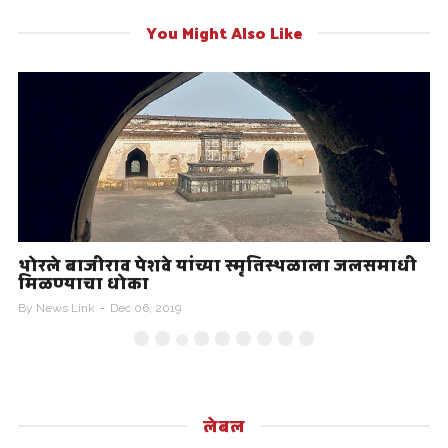
You Might Also Like
थोरले बाजीराव पेशवे यांच्या स्मृतिस्थळाला जलसमाधी
मिळण्याचा धोका
र
By
News Link
Dec 06, 2019
B
लेबल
______________________________
A word-for-word copy of the records is required. Leave out every picture.

You Might Also Like
थोरले बाजीराव पेशवे यांच्या स्मृतिस्थळाला जलसमाधी
मिळण्याचा धोका
र
By
News Link
Dec 06, 2019
B
लेबल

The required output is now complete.